(Extracted data entries)

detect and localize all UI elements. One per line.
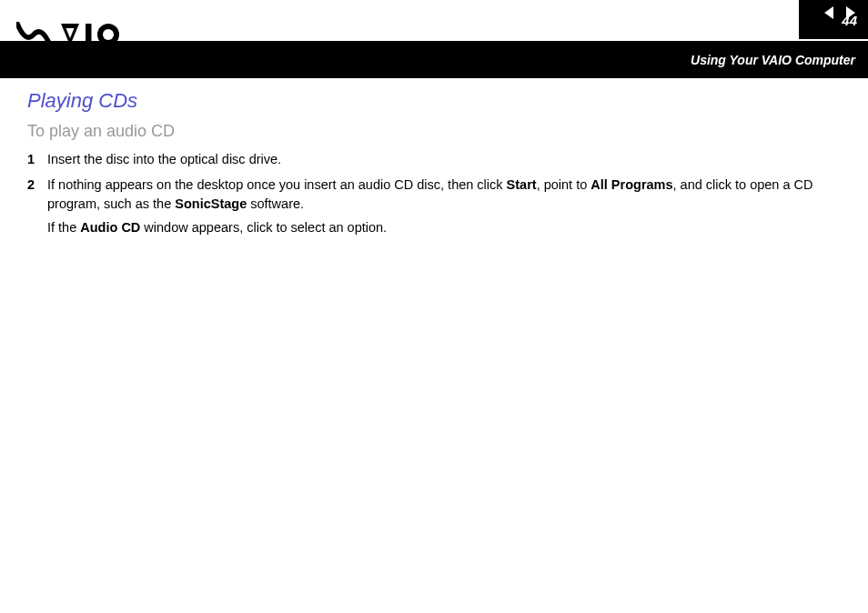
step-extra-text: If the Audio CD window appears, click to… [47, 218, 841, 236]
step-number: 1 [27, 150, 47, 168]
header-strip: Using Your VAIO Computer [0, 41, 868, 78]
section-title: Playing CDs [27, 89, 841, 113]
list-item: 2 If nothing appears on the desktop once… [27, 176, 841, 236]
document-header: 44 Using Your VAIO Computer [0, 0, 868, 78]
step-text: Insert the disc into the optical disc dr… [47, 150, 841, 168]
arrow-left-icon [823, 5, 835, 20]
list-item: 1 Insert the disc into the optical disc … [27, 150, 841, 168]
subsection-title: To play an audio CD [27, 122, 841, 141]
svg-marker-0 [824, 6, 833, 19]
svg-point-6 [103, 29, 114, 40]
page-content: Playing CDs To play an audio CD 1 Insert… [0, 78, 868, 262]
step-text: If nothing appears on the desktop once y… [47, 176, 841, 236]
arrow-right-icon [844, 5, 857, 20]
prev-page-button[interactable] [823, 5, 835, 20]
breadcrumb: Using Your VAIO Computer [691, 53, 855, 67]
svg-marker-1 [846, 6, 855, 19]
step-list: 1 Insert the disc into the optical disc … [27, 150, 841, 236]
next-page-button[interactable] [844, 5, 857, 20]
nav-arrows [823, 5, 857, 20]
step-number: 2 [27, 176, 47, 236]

---

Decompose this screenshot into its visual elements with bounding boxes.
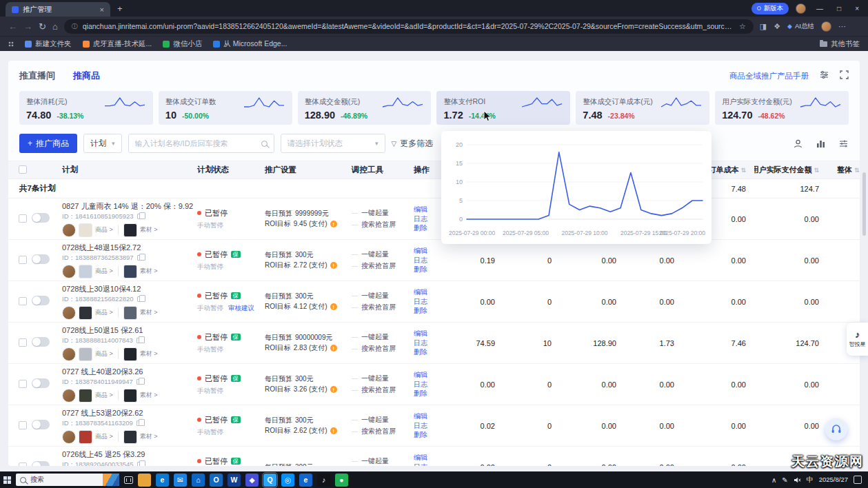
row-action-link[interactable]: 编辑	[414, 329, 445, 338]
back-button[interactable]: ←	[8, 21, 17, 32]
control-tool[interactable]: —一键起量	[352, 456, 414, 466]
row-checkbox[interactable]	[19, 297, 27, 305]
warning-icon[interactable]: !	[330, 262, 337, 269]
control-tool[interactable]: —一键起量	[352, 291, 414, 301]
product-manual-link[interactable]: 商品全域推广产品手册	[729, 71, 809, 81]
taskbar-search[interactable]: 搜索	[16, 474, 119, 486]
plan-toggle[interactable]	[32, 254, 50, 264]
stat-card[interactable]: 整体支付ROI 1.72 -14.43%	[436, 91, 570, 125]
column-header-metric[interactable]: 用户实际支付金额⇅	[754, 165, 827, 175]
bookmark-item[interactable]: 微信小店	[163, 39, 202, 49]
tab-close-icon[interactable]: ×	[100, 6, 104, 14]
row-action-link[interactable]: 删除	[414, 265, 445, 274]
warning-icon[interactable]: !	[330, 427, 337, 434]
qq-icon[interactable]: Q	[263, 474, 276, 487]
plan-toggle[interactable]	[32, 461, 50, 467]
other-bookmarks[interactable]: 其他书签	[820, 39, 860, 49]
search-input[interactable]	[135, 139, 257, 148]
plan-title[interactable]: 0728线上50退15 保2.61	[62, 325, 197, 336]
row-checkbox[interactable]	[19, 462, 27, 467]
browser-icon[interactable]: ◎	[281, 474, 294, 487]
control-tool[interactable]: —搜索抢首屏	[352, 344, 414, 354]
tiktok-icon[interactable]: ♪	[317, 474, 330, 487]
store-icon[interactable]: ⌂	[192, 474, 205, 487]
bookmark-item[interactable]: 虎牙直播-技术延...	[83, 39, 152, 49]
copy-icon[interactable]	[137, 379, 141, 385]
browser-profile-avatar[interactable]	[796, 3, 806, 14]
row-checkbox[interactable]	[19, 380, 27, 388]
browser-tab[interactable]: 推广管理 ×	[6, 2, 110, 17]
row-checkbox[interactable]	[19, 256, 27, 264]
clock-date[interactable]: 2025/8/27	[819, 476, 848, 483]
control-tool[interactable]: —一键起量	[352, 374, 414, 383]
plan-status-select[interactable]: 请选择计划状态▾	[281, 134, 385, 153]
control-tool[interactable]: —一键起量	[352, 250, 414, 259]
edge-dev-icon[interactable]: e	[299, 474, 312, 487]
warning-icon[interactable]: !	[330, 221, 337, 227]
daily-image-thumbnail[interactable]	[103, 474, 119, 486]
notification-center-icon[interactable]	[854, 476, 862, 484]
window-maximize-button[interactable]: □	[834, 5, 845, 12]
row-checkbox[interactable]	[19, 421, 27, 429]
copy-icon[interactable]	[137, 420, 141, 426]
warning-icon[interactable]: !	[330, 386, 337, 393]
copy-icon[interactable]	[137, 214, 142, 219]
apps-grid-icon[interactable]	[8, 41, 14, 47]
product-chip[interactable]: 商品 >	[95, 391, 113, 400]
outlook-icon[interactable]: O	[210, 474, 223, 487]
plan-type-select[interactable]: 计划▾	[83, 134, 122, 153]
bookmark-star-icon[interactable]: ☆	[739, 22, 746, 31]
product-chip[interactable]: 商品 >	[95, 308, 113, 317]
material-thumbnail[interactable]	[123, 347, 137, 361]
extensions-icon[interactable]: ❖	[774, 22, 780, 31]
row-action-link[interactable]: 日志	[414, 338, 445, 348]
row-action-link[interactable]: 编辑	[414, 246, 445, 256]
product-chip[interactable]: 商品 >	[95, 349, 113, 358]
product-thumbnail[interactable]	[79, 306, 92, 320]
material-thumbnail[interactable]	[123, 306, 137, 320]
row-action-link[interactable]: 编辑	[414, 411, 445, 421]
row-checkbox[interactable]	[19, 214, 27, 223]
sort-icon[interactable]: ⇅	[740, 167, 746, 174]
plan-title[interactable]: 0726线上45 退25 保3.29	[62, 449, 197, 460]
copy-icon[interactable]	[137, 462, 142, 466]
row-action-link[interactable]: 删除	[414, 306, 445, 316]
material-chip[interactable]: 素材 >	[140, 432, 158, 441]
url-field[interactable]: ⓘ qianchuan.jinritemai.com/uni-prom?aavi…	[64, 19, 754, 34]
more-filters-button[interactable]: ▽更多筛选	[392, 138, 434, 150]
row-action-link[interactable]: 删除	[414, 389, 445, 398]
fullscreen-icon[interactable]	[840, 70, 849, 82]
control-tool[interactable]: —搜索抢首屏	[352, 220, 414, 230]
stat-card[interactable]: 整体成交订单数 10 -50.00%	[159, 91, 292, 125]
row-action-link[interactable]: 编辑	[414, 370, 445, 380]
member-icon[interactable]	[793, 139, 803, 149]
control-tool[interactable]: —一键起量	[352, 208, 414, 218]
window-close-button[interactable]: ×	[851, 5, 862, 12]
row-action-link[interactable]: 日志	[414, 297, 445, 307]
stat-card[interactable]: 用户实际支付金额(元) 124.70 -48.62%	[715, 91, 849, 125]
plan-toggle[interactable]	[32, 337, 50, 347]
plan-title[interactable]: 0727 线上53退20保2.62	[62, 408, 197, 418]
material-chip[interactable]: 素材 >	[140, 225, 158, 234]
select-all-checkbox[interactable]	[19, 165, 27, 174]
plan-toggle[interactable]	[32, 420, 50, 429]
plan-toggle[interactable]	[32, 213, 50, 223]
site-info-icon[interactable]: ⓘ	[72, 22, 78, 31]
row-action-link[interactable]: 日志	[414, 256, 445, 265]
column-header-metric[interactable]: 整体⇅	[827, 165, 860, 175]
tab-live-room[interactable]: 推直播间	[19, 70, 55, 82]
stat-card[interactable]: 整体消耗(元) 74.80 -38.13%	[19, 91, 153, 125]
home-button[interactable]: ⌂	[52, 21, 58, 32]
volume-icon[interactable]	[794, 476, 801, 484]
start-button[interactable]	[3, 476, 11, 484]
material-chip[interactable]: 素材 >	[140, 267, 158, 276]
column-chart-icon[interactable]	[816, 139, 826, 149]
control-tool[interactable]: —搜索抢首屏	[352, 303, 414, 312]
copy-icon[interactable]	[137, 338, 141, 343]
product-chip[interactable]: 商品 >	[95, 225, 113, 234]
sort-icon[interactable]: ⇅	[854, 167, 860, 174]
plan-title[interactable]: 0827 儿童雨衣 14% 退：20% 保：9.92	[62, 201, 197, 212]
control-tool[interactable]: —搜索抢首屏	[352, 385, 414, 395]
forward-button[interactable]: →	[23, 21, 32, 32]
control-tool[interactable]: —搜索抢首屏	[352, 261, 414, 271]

> _Your goal_: Where in the entries above does the word "appears" appear? Copy each line that has it.

> _Solved problem_:
step-extra-text: If the Audio CD window appears, click to… [47, 218, 841, 236]
list-item: 2 If nothing appears on the desktop once… [27, 176, 841, 236]
step-text: If nothing appears on the desktop once y… [47, 176, 841, 236]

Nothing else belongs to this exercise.